Azure / karpenter-provider-azure

AKS Karpenter Provider
Apache License 2.0
308 stars 46 forks source link

Nodes created by Karpenter are unable to pull images from a private Azure Container Registry (ACR), resulting in a 401 Unauthorized error #411

Open ATymus opened 2 weeks ago

ATymus commented 2 weeks ago

Version

Karpenter Version: v0.5.0

Kubernetes Version: v1.29.4

Expected Behavior

The expected behavior is that the nodes can access the private ACR using the configured managed identity.

Actual Behavior

Nodes created by Karpenter and regular Kubernetes nodes both have the same managed identity configured.

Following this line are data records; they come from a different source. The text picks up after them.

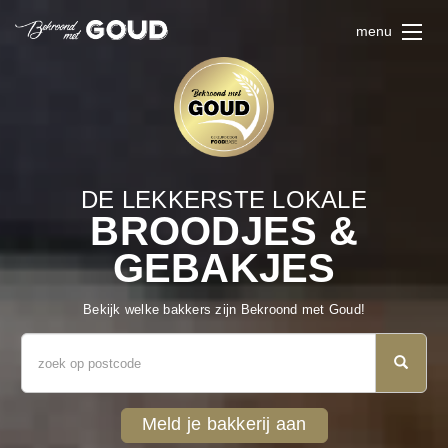
menu
DE LEKKERSTE LOKALE
BROODJES &
GEBAKJES
Bekijk welke bakkers zijn Bekroond met Goud!
Meld je bakkerij aan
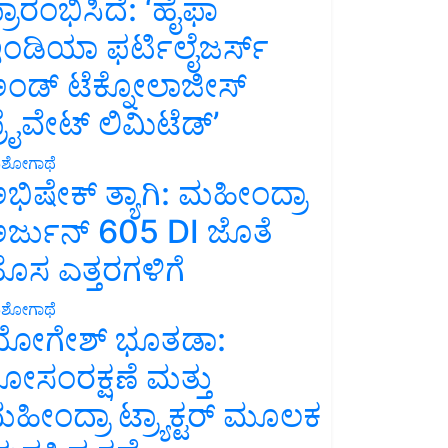
್ರಾರಂಭಿಸಿದೆ: ‘ಹೈಫಾ
ಂಡಿಯಾ ಫರ್ಟಿಲೈಜರ್ಸ್
ಂಡ್ ಟೆಕ್ನೋಲಾಜೀಸ್
್ರೈವೇಟ್ ಲಿಮಿಟೆಡ್’
ಶೋಗಾಥೆ
ಭಿಷೇಕ್ ತ್ಯಾಗಿ: ಮಹೀಂದ್ರಾ
ರ್ಜುನ್ 605 DI ಜೊತೆ
ೊಸ ಎತ್ತರಗಳಿಗೆ
ಶೋಗಾಥೆ
ೋಗೇಶ್ ಭೂತಡಾ:
ೋಸಂರಕ್ಷಣೆ ಮತ್ತು
ಹೀಂದ್ರಾ ಟ್ರ್ಯಾಕ್ಟರ್ ಮೂಲಕ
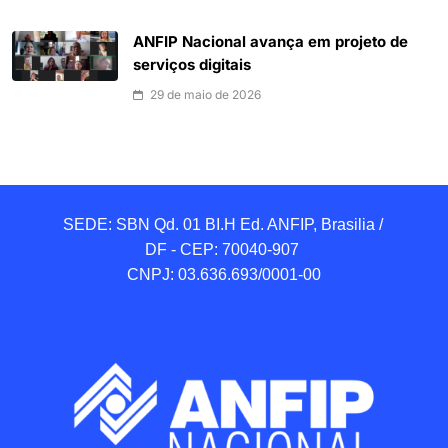
ANFIP Nacional avança em projeto de
serviços digitais
29 de maio de 2026
SEDE: SBN Qd. 01 BI.H Ed. ANFIP, Brasilia / 
DF - CEP: 70040-907 

CNPJ: 03.636.693/0001-00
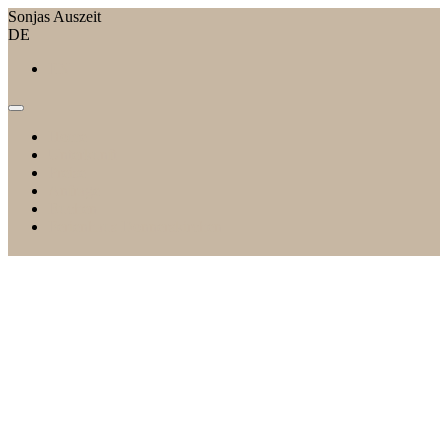
Sonjas Auszeit
DE
EN
Home
Unterkunft
Preise
Anfrage
Buchen
Ferienhaus Donnerskirchen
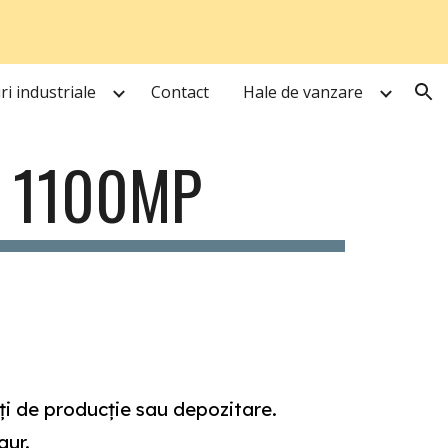
ion
i industriale
Contact
Hale de vanzare
A 1100MP
ăți de producție sau depozitare.
gur.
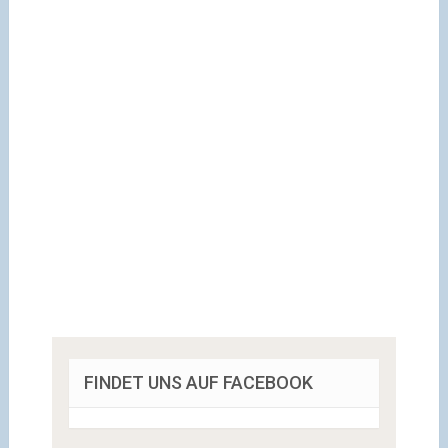
FINDET UNS AUF FACEBOOK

This managed identity has been granted both AcrPull and AcrPush roles on the ACR. However, while pods on regular Kubernetes nodes can successfully pull images from the private ACR, pods on nodes created by Karpenter fail with the following error: 401 Unauthorized Screenshot 2024-06-19 at 12 57 59

Steps to Reproduce the Problem

az aks update -n aks-dev -g rg-dev --attach-acr myregistry

Resource Specs and Logs

Events: Type Reason Age From Message


Warning FailedScheduling 39m default-scheduler 0/1 nodes are available: 1 Insufficient cpu. preemption: 0/1 nodes are available: 1 No preemption victims found for incoming pod. Normal Scheduled 37m default-scheduler Successfully assigned default/test-779d54dfd-djk7d to aks-general-purpose-zfxqd Normal Nominated 39m karpenter Pod should schedule on: nodeclaim/general-purpose-zfxqd Warning FailedCreatePodSandBox 37m kubelet Failed to create pod sandbox: rpc error: code = Unknown desc = failed to setup network for sandbox "1d4cfc55733b95293627a57ffb7a20de269debdf1b2afc2116aeb103042afeb4": plugin type="cilium-cni" failed (add): failed to invoke delegated plugin ADD for IPAM: http request failed: Post "http://localhost:10090/network/requestipconfigs": dial tcp 127.0.0.1:10090: connect: connection refused; failed to request IP address from CNS Normal SandboxChanged 36m (x5 over 37m) kubelet Pod sandbox changed, it will be killed and re-created. Normal Pulling 36m (x3 over 36m) kubelet Pulling image "myregistry.azurecr.io/test-image:latest" Warning Failed 36m (x3 over 36m) kubelet Failed to pull image "myregistry.azurecr.io/test-image:latest": failed to pull and unpack image "myregistry.azurecr.io/test-image:latest": failed to resolve reference "myregistry.azurecr.io/test-image:latest": failed to authorize: failed to fetch anonymous token: unexpected status from GET request to https://myregistry.azurecr.io/oauth2/token?scope=repository%3Atest-image%3Apull&service=myregistry.azurecr.io: 401 Unauthorized Warning Failed 36m (x3 over 36m) kubelet Error: ErrImagePull Warning Failed 35m (x5 over 36m) kubelet Error: ImagePullBackOff Normal BackOff 2m29s (x152 over 36m) kubelet Back-off pulling image "myregistry.azurecr.io/test-image:latest"

Community Note

danielhamelberg commented 9 hours ago

@ATymus I recommend enabling the debug log level in Karpenter, redeploying and sharing more Resource Specs and Logs: kubectl describe pod <pod-name> -n <namespace> kubectl describe node <node-name> az aks show --resource-group <resource-group> --name <aks-cluster> --query "identity" az role assignment list --assignee <managed-identity-id> --scope <acr-id> Also double-check the secret the pod is using to access the ACR.